The release of the 2019 Stability Index from the Children’s Commissioner on 01 August, has reported an increase in the number of teenagers in the care system bouncing around it, changing homes and families, schools and social workers.
This report is worrying as without stability, anyone would struggle to take hold of their life, and for some of the most vulnerable to be denied a chance to settle down into a safe environment, feel part of a family, a school, a community and to feel loved, are often the ones most at risk of exploitation.
The index shows how the profile and needs of children in care has changed over the last five years, driven by a growing share of older children and teenage care entrants who have more complex needs and potentially more expensive living arrangements. They are six times more likely than children under 13 to be living in residential or secure children’s homes, and nearly half are living in privately-run accommodation.

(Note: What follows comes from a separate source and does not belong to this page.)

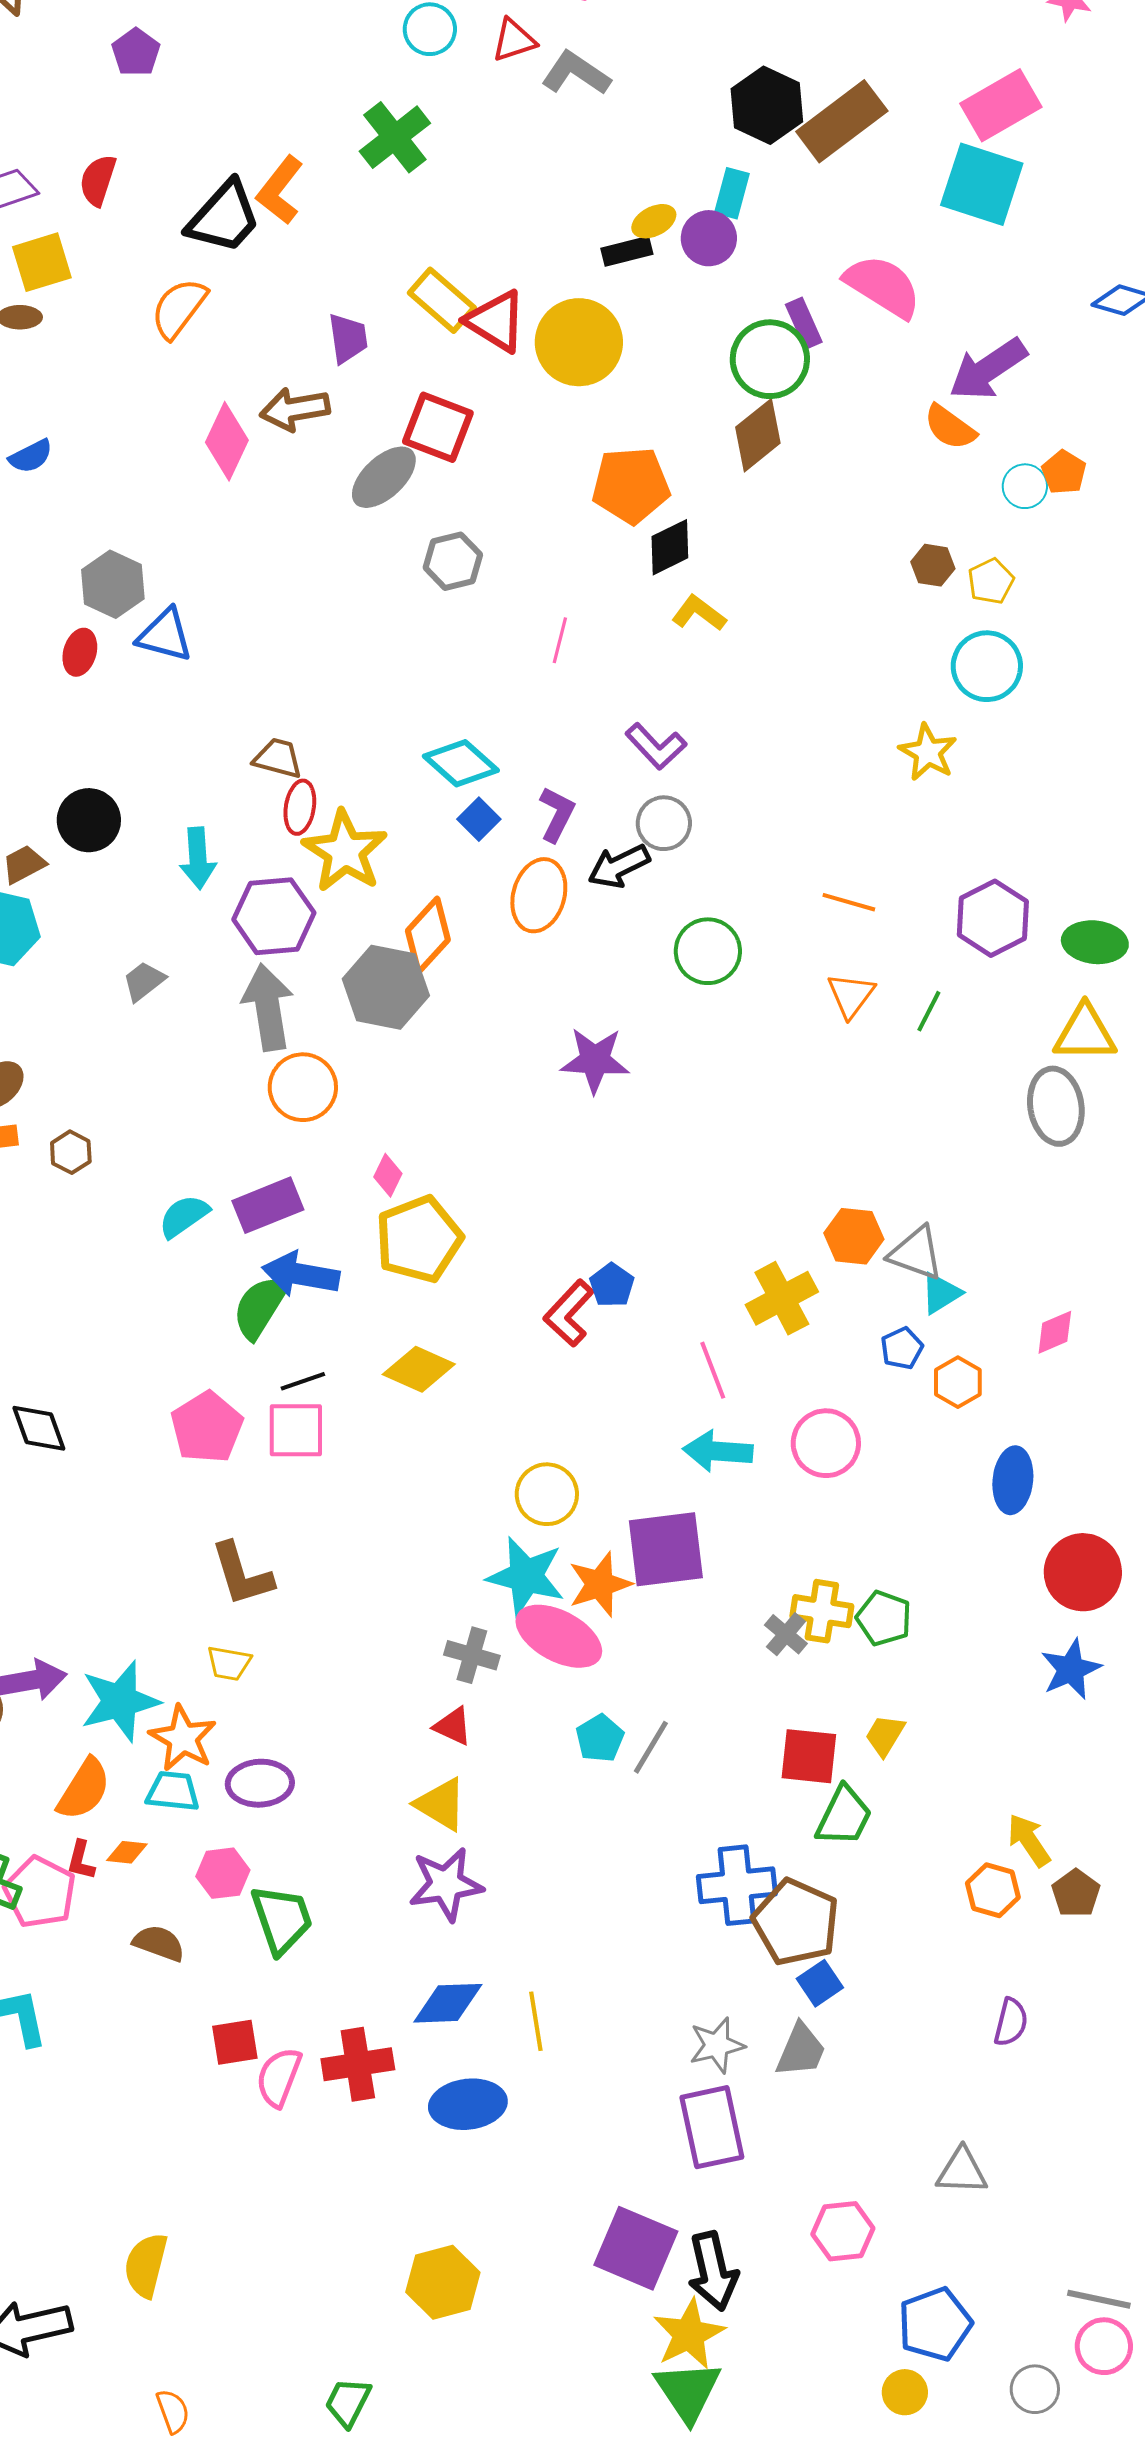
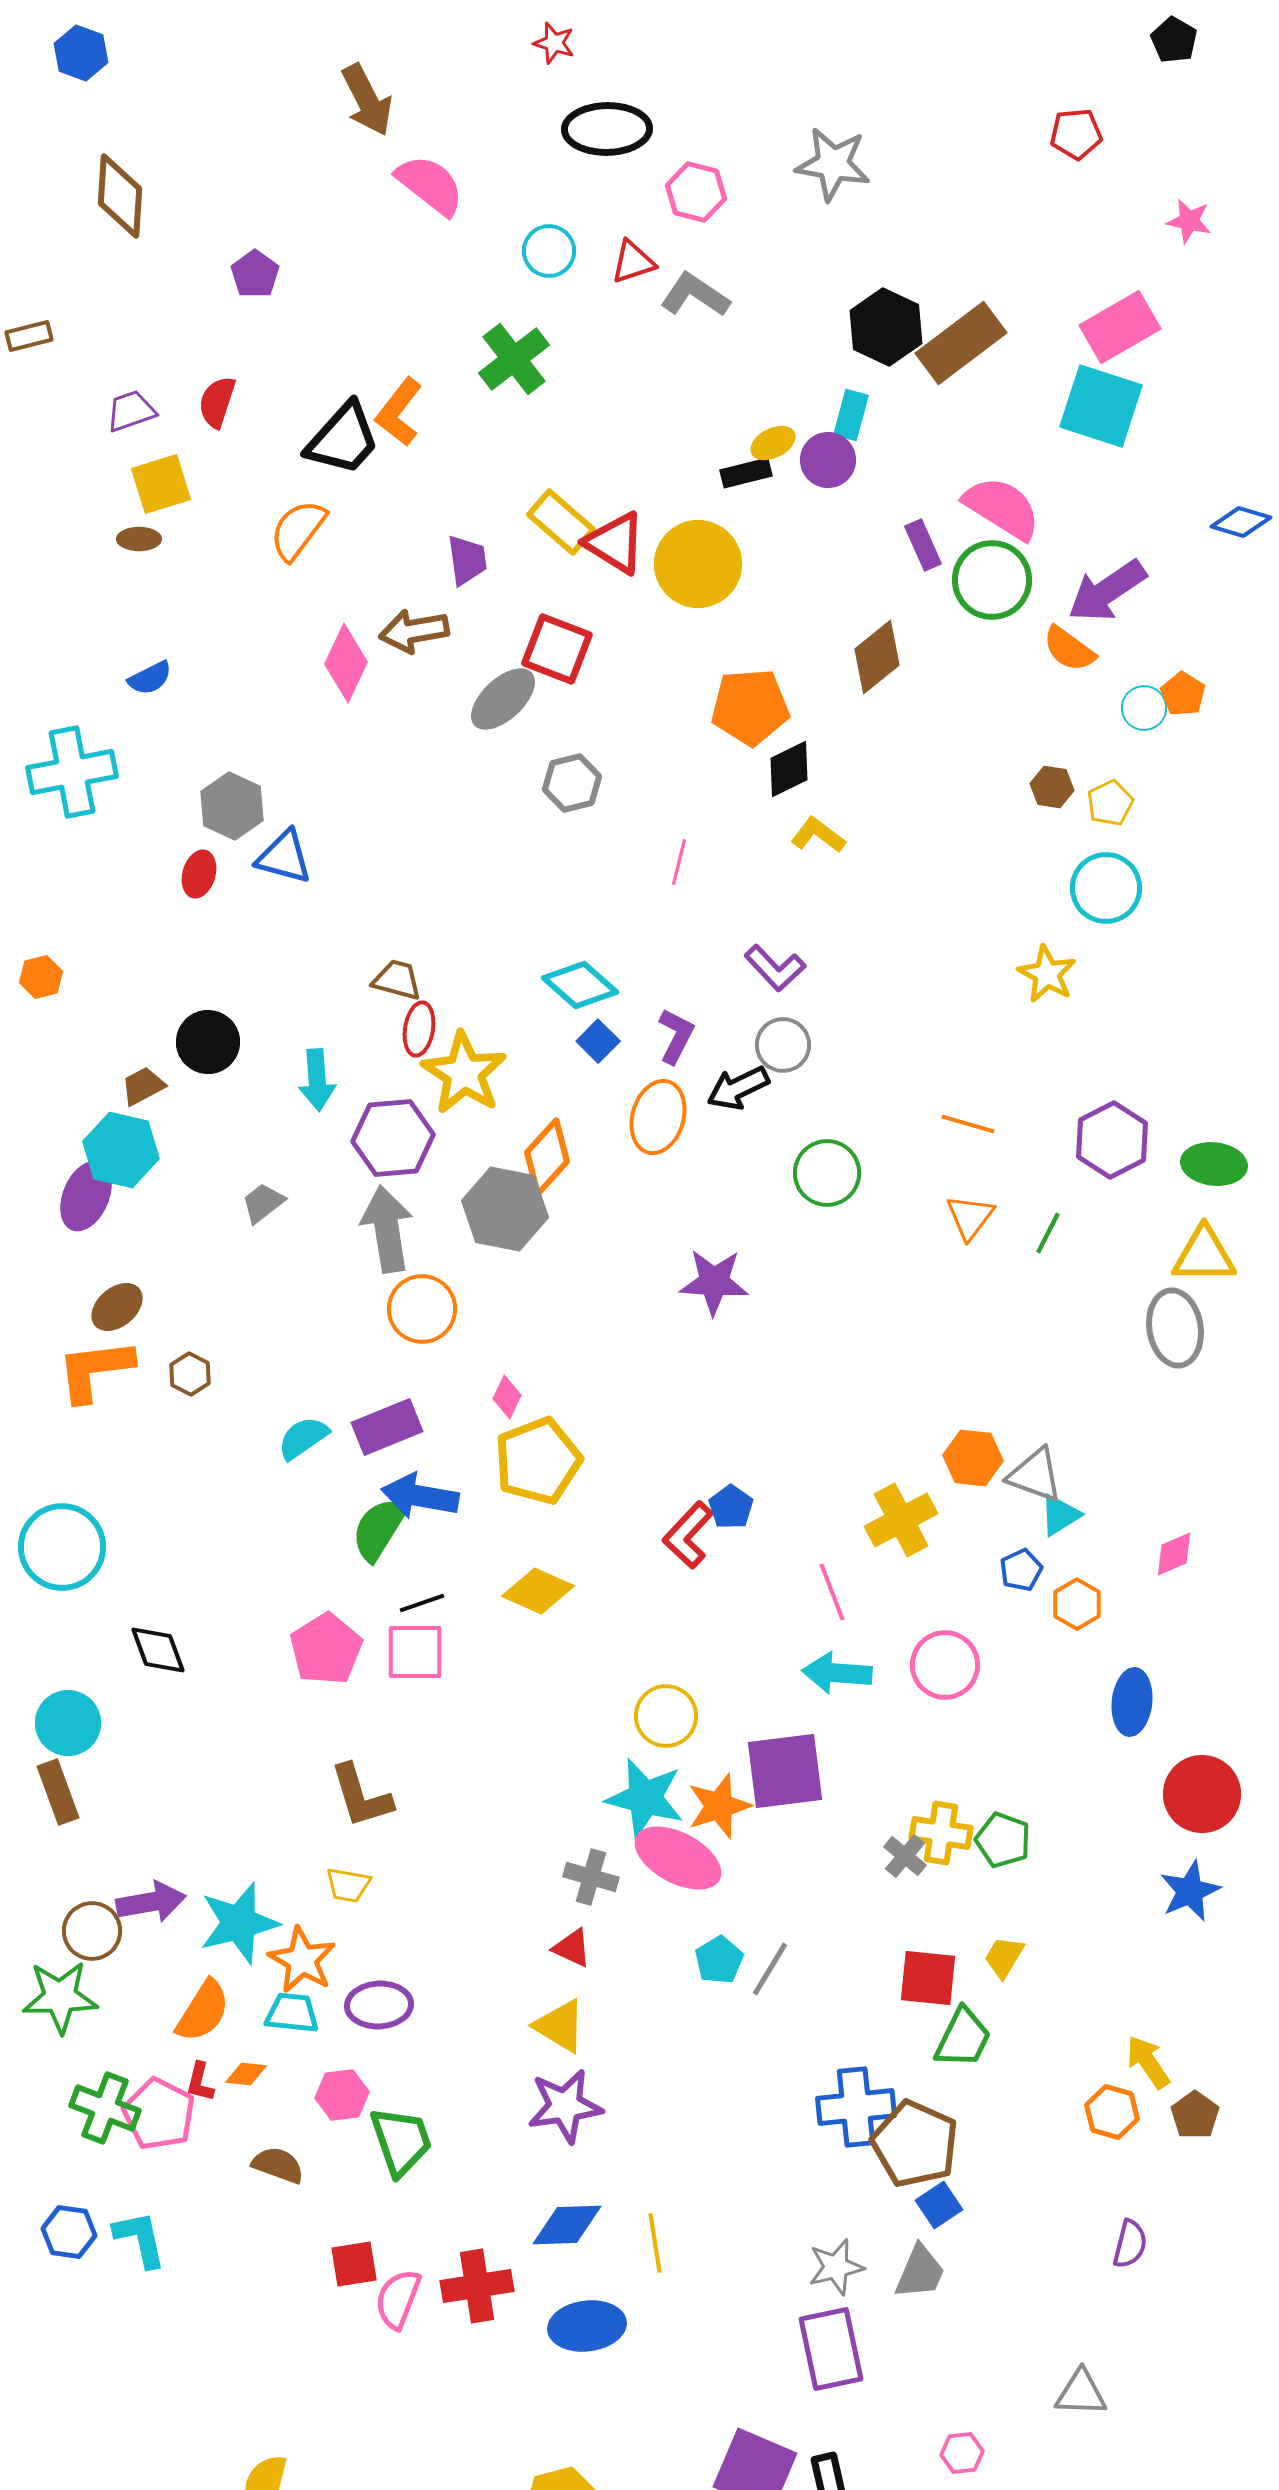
green circle: (770, 359) -> (992, 580), moved
pink hexagon: (843, 2231) -> (962, 2453), size x0.7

It is clear from this report, that the care system is struggling to cope and there is a need for more investment in it. Nonetheless, care experienced young people need to be at the heart of how the system changes for the better, their experiences should be heard, and their voices help shape and influence the services that are developed to support them.
At Leicestershire Cares, we believe in an inclusive and safe Leicester, Leicestershire and Rutland where nobody is left behind, and all children and young people are supported to reach their full potential. We are working with young people with care experience to participate in groups that offer support, opportunities to make new friends, learn new skills, have fun, find accommodation and work, but also get their voice heard and share their issues and concerns with those who make the decisions. This dialog is needed between care leavers and decision makers, so they are better placed to understand and support the care leaver needs.
Anne Longfield, the Children’s Commissioner for England said in the 2019 Stability Index report: “All children in care have a right to expect that the state does all it can to improve their chances of growing up in stable and loving environments”. This is true, however, until then, organisations that can broker partnerships between business, local government, schools and community groups so they can share skills and knowledge to deliver lasting positive change for the most vulnerable, will continue to be vital in care experienced young peoples lives.